Support #453

Zero value weight with nurse data combined to blood sample and main sample (w2)

Added by Gaelle Albertus over 8 years ago. Updated over 8 years ago.

Start date:
% Done:




I am working on the nurse health assessment data combined to the blood sample data and the full main interview. I focus only on the wave 2.
My aim is to describe the biomarkers and use them to construct a score representative of health condition according to gender and age.

My problem is about the weighting strategy. I already posted a message on the forum (#430) and now I consider the indbdub_xw weight variable.
  • Why is there people who have a weighting value of 0 ? I count 670 individuals in this case from n=9882. In addition, most of them do not have missing values on biomarkers so, why do we not use them ?
  • I have to delete individuals who have missing values (because I would use a PCA on my data). Is it still correct to use the indbdub_xw variable ?

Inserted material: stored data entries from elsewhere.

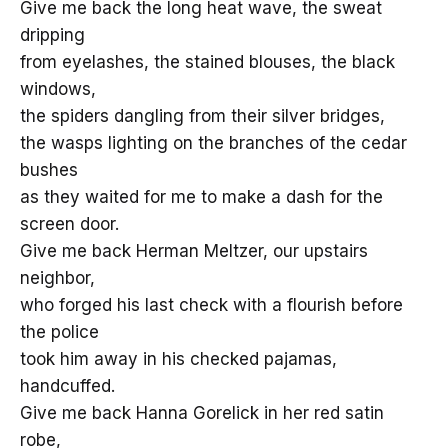
Give me back the long heat wave, the sweat
dripping
from eyelashes, the stained blouses, the black
windows,
the spiders dangling from their silver bridges,
the wasps lighting on the branches of the cedar
bushes
as they waited for me to make a dash for the
screen door.
Give me back Herman Meltzer, our upstairs
neighbor,
who forged his last check with a flourish before
the police
took him away in his checked pajamas,
handcuffed.
Give me back Hanna Gorelick in her red satin
robe,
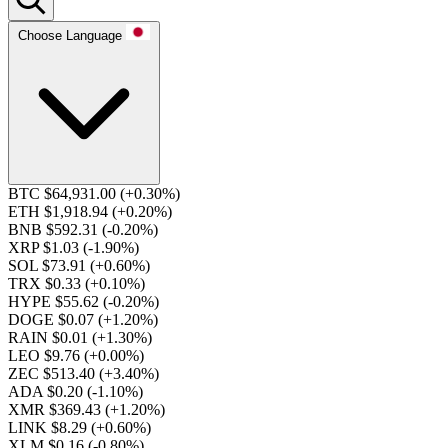
Choose Language
BTC $64,931.00
(+0.30%)
ETH $1,918.94
(+0.20%)
BNB $592.31
(-0.20%)
XRP $1.03
(-1.90%)
SOL $73.91
(+0.60%)
TRX $0.33
(+0.10%)
HYPE $55.62
(-0.20%)
DOGE $0.07
(+1.20%)
RAIN $0.01
(+1.30%)
LEO $9.76
(+0.00%)
ZEC $513.40
(+3.40%)
ADA $0.20
(-1.10%)
XMR $369.43
(+1.20%)
LINK $8.29
(+0.60%)
XLM $0.16
(-0.80%)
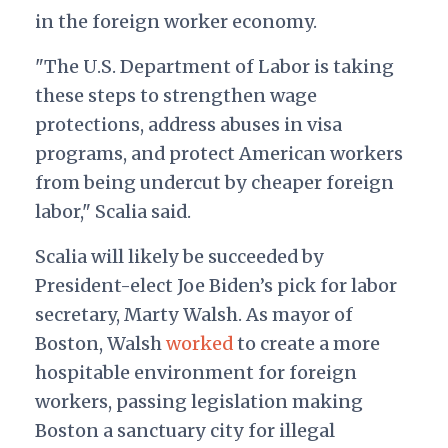
in the foreign worker economy.
"
The U.S. Department of Labor is taking
these steps to strengthen wage
protections, address abuses in visa
programs, and protect American workers
from being undercut by cheaper foreign
labor," Scalia said.
Scalia will likely be succeeded by
President-elect Joe Biden’s pick for labor
secretary, Marty Walsh. As mayor of
Boston, Walsh
worked
to create a more
hospitable environment for foreign
workers, passing legislation making
Boston a sanctuary city for illegal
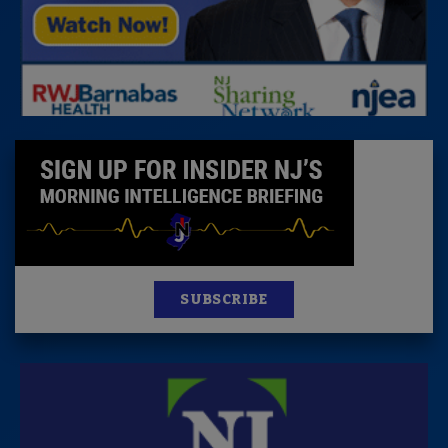
SUBSCRIBE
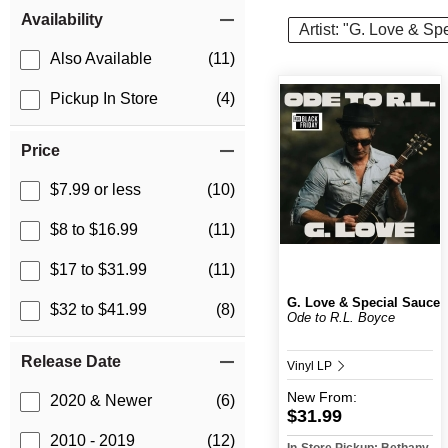
Item Filters
Availability
Artist: "G. Love & Sp
Also Available
(11)
Pickup In Store
(4)
Price
$7.99 or less
(10)
$8 to $16.99
(11)
$17 to $31.99
(11)
G. Love & Special Sauce
$32 to $41.99
(8)
Ode to R.L. Boyce
Release Date
Vinyl LP
New
From:
2020 & Newer
(6)
$31.99
2010 - 2019
(12)
In-Store Pickup: Bethany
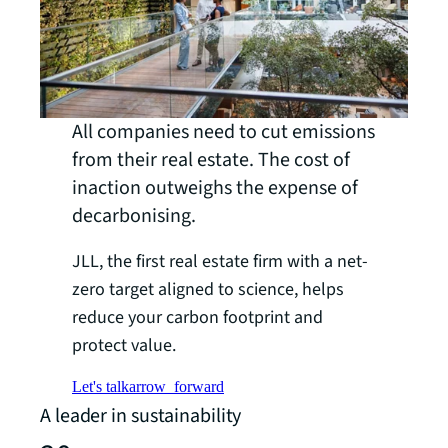
All companies need to cut emissions
from their real estate. The cost of
inaction outweighs the expense of
decarbonising.
JLL, the first real estate firm with a net-
zero target aligned to science, helps
reduce your carbon footprint and
protect value.
Let's talk
arrow_forward
A leader in sustainability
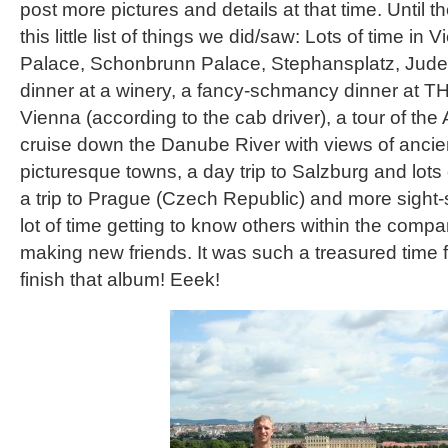
post more pictures and details at that time. Until th
this little list of things we did/saw: Lots of time in
Palace, Schonbrunn Palace, Stephansplatz, Judenp
dinner at a winery, a fancy-schmancy dinner at TH
Vienna (according to the cab driver), a tour of the
cruise down the Danube River with views of ancien
picturesque towns, a day trip to Salzburg and lots 
a trip to Prague (Czech Republic) and more sight
lot of time getting to know others within the comp
making new friends. It was such a treasured time for
finish that album! Eeek!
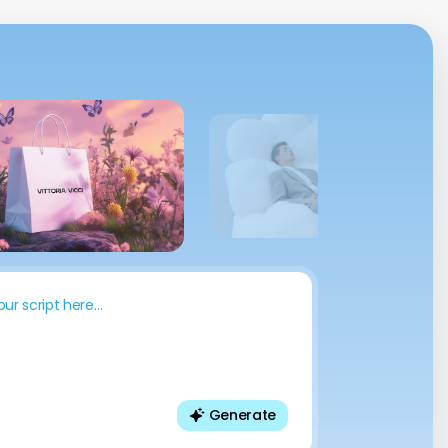
“We converted 200+ training
modules into 12 languages in days,
not months. It saved us over $50K
and improved team adoption
instantly.”
our script here…
Generate
Thomas Mueller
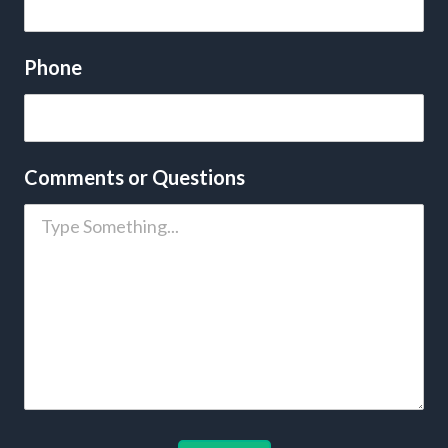
Phone
Comments or Questions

Thank you for your response.


Updated by Redmine Admin over 8 years ago

  • Category set to Weights
  • Assignee set to Olena Kaminska
  • Target version set to M2

Updated by Olena Kaminska over 8 years ago


We indeed expect some people to have 0 weights in nurse cross-sectional dataset. These are mostly TSMs in the household where none of the OSMs has non-zero weight or OSMs that missed wave 2 (if they are part of GPS or EMB sample) or wave 2 or 3 (if they are part of BHPS sample). Nurse weight is conditional on enumeration weights in previous waves, and if the latter is zero the nurse weight is zero too. For further details please read the technical description of weights in the nurse user guide and in the mainstage user guide.

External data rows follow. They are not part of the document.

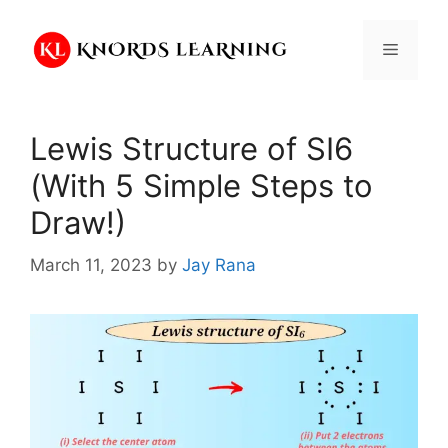
Skip
to
Menu
content
Lewis Structure of SI6
(With 5 Simple Steps to
Draw!)
March 11, 2023
by
Jay Rana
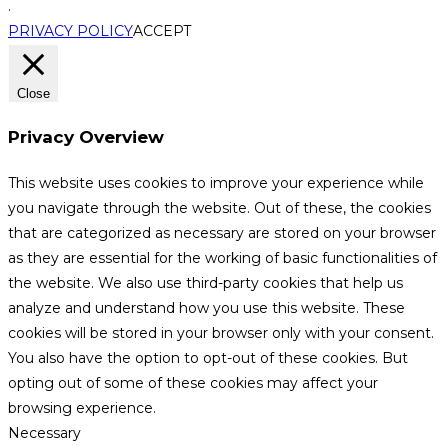
.
PRIVACY POLICY
ACCEPT
Close
Privacy Overview
This website uses cookies to improve your experience while
you navigate through the website. Out of these, the cookies
that are categorized as necessary are stored on your browser
as they are essential for the working of basic functionalities of
the website. We also use third-party cookies that help us
analyze and understand how you use this website. These
cookies will be stored in your browser only with your consent.
You also have the option to opt-out of these cookies. But
opting out of some of these cookies may affect your
browsing experience.
Necessary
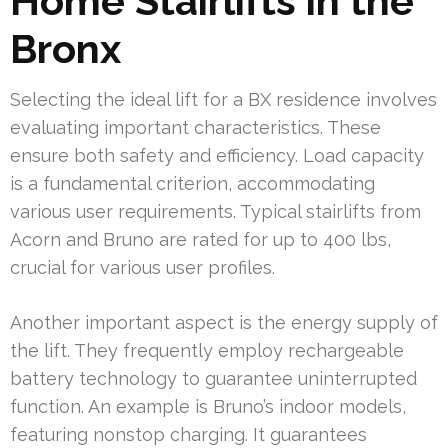
Home Stairlifts in the
Bronx
Selecting the ideal lift for a BX residence involves
evaluating important characteristics. These
ensure both safety and efficiency. Load capacity
is a fundamental criterion, accommodating
various user requirements. Typical stairlifts from
Acorn and Bruno are rated for up to 400 lbs,
crucial for various user profiles.
Another important aspect is the energy supply of
the lift. They frequently employ rechargeable
battery technology to guarantee uninterrupted
function. An example is Bruno’s indoor models,
featuring nonstop charging. It guarantees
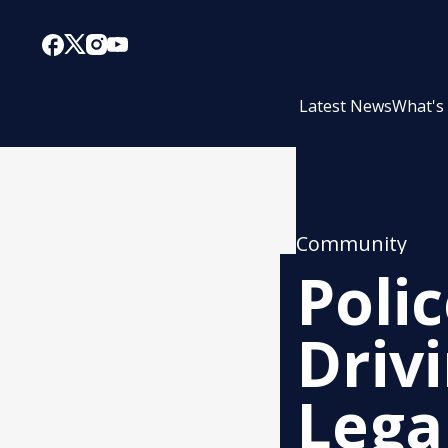
Latest News
What's
Community
Poli
Driv
Lega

Yes, you should use the weight even if you have missing data on the variables of interest. But note that with the weights you correct for household and person nonresponse. Any nonresponse on items won't be correct and you may want to either keep it in mind or correct it additionally.

Hope this helps,


Updated by Gaelle Albertus over 8 years ago


Thanks a lot for your response.

I read the User Guide and several questions on the forum (in particular #127, #137 and #296) and I noticed there are zero values because :
  • they missed the previous wave (new entrants : 34 cases among 670)
  • they are TSMs participants. I try to recognize them by using a_sampst (for TSMs from wave 1) and b_sampst variables: they correspond to the new entrants (the previous 34 cases).
  • they missed wave 2 main interview (none of them here even if they have a lot of missing values on w2)

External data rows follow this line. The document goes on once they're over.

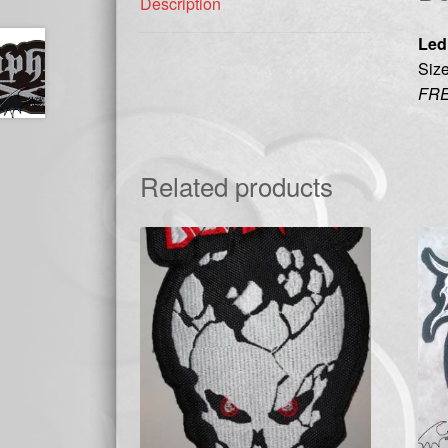
Description
Led
Size
FRE
Related products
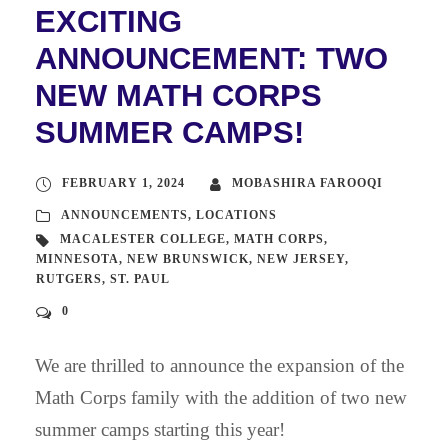
EXCITING
ANNOUNCEMENT: TWO
NEW MATH CORPS
SUMMER CAMPS!
FEBRUARY 1, 2024
MOBASHIRA FAROOQI
ANNOUNCEMENTS
,
LOCATIONS
MACALESTER COLLEGE
,
MATH CORPS
,
MINNESOTA
,
NEW BRUNSWICK
,
NEW JERSEY
,
RUTGERS
,
ST. PAUL
0
We are thrilled to announce the expansion of the
Math Corps family with the addition of two new
summer camps starting this year!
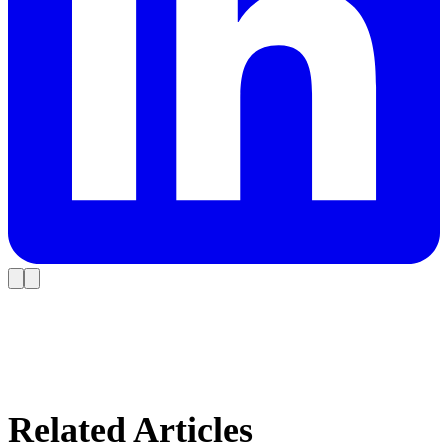
Related Articles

Thus, I have 640 people with a weight of 0 and they do not satisfy the conditions above. I don't understand in which step of the calculation the weight (user guide health assessment w2 w3, section "Technical details") is it possible to obtain a weight of 0 ?
I am quite sure I am missing something, could you point it out ?

I am still disturbed by a weight of 0 because if they have some non-missing values, why do we not take them into account ? By using a lower weight for example but not zero ?
I read "Non-EM persons in the EMB (who are TSMs) are given a design weight of 0 while non -EM persons in the GPS are given the household design weight".
Why do non-EM persons in the EMB have a design weight of 0 ? Design weights adjust unequal selection probabilities, so the less likely a person is to be included, the higher his design weight is, isn't it ?
Anyhow, why we put a weight to 0 in general ?

I don't know if I am really clear and I apologize for my confusion. I prefer correctly understanding the weight variable before using it in my analysis.

Thanks a lot for your help.


Updated by Olena Kaminska over 8 years ago

Dear Gaelle,

Indeed, you are right in thinking that generally for most of the studies all people who provide information receive a weight. This is particularly true for the studies that are designed to be one time off cross-sectional and aim to obtain all the information in one interview.
Understanding Society designed to measure different information, most of it over time. It is also designed to combine information over time and across instruments. The selection probabilities and response probabilities (which the weights reflect) depend on the complexity of the design. Note, we have some people who were selected in 1991, 1999, 2001 and 2007/2008. Many people also were born into the interviewed households and some join and leave at different points. There are complicated following rules that we implement as well as innovative methods to combine BHPS, EMB and GPS samples that we used. To fully understand how the weights are created you would need to read the sample design and following rules sections in addition to weight sections from BHPS documentation, UKHLS mainstage documentation and nurse / biomarker documentation.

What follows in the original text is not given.